What can 546 dogs tell us about cancer, and STDs (sexually transmitted diseases)?  An enormous amount ! [ Science vol 365 pp. 440 – 441, 464 3aau9923 1 –> 7 ’19 ].  You may have heard about the transmissible tumor that has reduced the Tasmanian Devil population from its appearance in ’96 by 80%.  The animals bite each other transmitting the tumor.  Only 10 – 100 cells are transferred, but death occurs within a year.  The cells survive because Tasmanian devels have low genetic diversity.

The work concerns a much older transmissible tumor (Canine Transmissible Venereal Tumor — aka CTVT) which appeared in Asia an estimated 6,000 year ago, and began dispersing worldwide 2,000 years ago.   Unlike the Tasmanian devil tumor, the tumor is usually cleared by the immune system.

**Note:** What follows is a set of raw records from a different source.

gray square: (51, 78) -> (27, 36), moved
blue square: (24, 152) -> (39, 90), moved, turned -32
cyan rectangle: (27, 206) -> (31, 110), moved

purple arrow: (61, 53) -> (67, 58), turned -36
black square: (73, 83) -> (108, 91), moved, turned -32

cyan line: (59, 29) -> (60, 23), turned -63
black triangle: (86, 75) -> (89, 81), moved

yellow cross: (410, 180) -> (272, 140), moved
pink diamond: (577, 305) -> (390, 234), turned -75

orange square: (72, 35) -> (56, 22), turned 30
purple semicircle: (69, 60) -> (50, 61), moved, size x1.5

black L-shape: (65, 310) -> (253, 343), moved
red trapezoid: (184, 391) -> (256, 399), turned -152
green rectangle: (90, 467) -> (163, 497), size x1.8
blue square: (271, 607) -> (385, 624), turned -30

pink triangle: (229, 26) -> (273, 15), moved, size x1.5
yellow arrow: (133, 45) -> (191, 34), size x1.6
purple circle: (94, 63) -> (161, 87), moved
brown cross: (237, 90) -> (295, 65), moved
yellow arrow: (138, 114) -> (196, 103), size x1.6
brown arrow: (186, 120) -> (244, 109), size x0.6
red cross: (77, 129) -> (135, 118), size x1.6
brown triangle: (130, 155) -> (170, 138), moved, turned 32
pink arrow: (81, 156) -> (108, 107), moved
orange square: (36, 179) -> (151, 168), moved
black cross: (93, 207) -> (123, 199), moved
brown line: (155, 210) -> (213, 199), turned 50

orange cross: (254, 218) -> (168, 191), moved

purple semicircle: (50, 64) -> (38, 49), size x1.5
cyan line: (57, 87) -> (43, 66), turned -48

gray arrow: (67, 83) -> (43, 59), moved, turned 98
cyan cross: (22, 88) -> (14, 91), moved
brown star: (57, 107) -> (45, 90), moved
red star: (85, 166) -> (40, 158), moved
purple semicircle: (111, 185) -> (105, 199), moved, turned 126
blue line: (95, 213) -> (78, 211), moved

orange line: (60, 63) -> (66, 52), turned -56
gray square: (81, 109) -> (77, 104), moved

The Science paper has 80+ authors from all over the world, who sequenced the protein coding part of the dog genome (the exome) to a > 100fold depth.   The exome contains 43.6 megabases.   The tumor is transmitted by sex, and the authors note that this mode of transmission nearly requires a rather indolent clinical course, as the animal must survive long enough to transmit the organism again.  This fits with syphilis, AIDs, gonorrhea.  Contrast this with anthrax, cholera, plague which spread differently and kill much faster.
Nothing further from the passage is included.